EECS 489 PA2: DHT Search
This assignment is due on Mon 22 February 2016
at 6 pm.
Overview
You are to implement a simplified, Chord-like distributed hash table
(DHT) in this programming assignment. The specification of this
assignment relies heavily on the specifications for Labs 3 and 4, with
which you are expected to be familiar already. To differentiate the
program for this assignment from that of Lab 4, we will call the one
for this assignment, dhtdb. It takes the exact same command
line options as dhtn in Lab 4. The assignment consists of
the following graded tasks.
Graded tasks (100 points total)
- Basic DHT construction as in Lab 4.
You may re-use code from Lab 4 (30 pts)
- DHT construction with finger table (25 pts)
- Image database load, search with Bloom Filter, and display as in Lab 3. You may re-use code from Lab 3 (10 points)
- Image search on the DHT, with caching (35 pts)
- Writeup
Assumptions
We will make several simplifying assumptions in line with Labs 3 and
4, only the last two assumptions are new:
- Aside from graceful teardown of the DHT, we will assume no node
departure or failure. Once a node is part of the DHT, it will stay
a part of the DHT until the whole DHT is torn down. So when a
connection to a node is down, we can assume that the DHT is being
torn down and simply close the connection.
- Node join process does not fail. To assume otherwise would
require a bit more complicated 2-phase commit join process.
- No concurrent joins. Nodes are added one a time. The provided
supported code will most likely work with concurrent joins, but it
has not been tested for it. Consequently, until a node has completed
its join process, it will interpret receiving a join packet from
another node as an error.
- Everytime a node needs to send a message, it opens a separate
connection with the target node and immediately closes the
connection once the message is sent. So there is no continuously
open connections. The only exception is when performing an
on-demand correction of DHT inconsistency due to node addition, as
explained below.
- The whole image database is available at each DHT node, but a
node is only allowed to serve up images whose IDs are within its
range in the identifier space or if it has the image "cached," as
explained in the caching task below. This allows you to run multiple
nodes from the same folder and all instances of the node will have
access to the same "images" folder containing all of the images.
- Object ID size is 8 bits. To compute an object ID, we "fold" a
160-bit SHA1 value up into 8 bits. So the probability of IDs
colliding become much higher. For the images, once we have a hit on
the Bloom filter, we simply do a linear search of the database. A
match requires matching both the image's ID and name, which also
detect any hashing collision (false positive).
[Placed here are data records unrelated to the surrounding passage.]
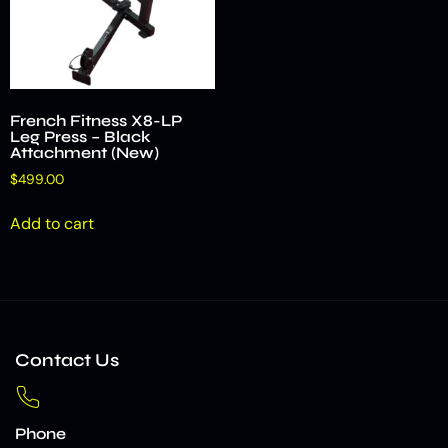
French Fitness X8-LP
Leg Press – Black
Attachment (New)
$
499.00
Add to cart
Contact Us
Phone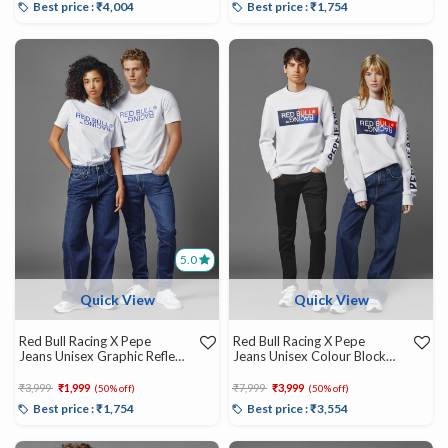
Best price : ₹4,004
Best price : ₹1,754
5.0
Quick View
Quick View
Red Bull Racing X Pepe
Red Bull Racing X Pepe
Jeans Unisex Graphic Reflect
Jeans Unisex Colour Block
Tee
Graphic Crew
Price reduced from
to
Price reduced from
to
₹3,999
₹1,999
₹7,999
₹3,999
(50% off)
(50% off)
Best price : ₹1,754
Best price : ₹3,554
- The image database has a fixed maximum size of
IMGDB_MAXDBSIZE. Once this capacity is reached, we simply
print out a message to inform the user that we're not adding more
images, but the server continues to run otherwise.
- Only one image is read into memory at any one time. Each time
there is a search hit, the image will be read from file.
- Once loaded, images are never removed. So, we don't have to
worry about holes in the database or resetting the Bloom
filter. When the ID range of a node changes, usually when its
predecessor node changes, the whole image database is reloaded, its
cache flushed, and its Bloom Filter recomputed.
- Only one active search request is allowed per node.
If multiple netimg queries at a node result in running a
search on the DHT, queries subsequent to the first
one are simply informed that the node is busy and have their
connections closed. Queries that can be satisfied locally
using in-range or cached images are allowed to complete.
Your Tasks
This part of the assignment is covered by Lab 4. You may re-use both
the support code and your code from Lab 4. We will use SHA1 to
generate node and object IDs, but we will limit the hash key size to 8
bits. When a node is started without another node provided in the
command line, it is the first node on the DHT and it will assume the
full range of the identifier space. For example, if the ID of the
first node is 128 and a node with ID 132 joins the DHT next, the new
node will assume ID range [129-132] and node 128's range becomes
[133-255, 0-128]. If next a node with ID 64 joins the DHT, it will
assume ID range [133-255, 0-64] and node 128's range becomes
[65-128]. Since we fold SHA1's 160-bit hash keys up into 8 bits to
create our IDs, we massively increase the probability of two IDs
colliding. When a new node's ID collides with that of an existing
node, we rejects the node and it simply obtains another port number
and try to join again with a different ID. Description of the join
protocol, along with the packet formats, and support code can be found
in Lab 4.
This part of the assignment has you generalize your Lab 4 code to use
finger tables. The original Chord algorithm runs a periodic process
to fix broken fingers. In this assignment, we do the fix-up
on-demand, using the same mechanism used in Lab 4 to fix the
predecessor info. A finger table allows a node to keep
shortcuts/pointers to nodes at various distances away from itself. As
with the original Chord paper, we keep a pointer to the closest node
succeeding ID+2^i, where ID is the identifier of the current
DHT node and i ranges from 0 to 7, assuming an 8-bit identifier
space. I will refer to the finger table as fingers[]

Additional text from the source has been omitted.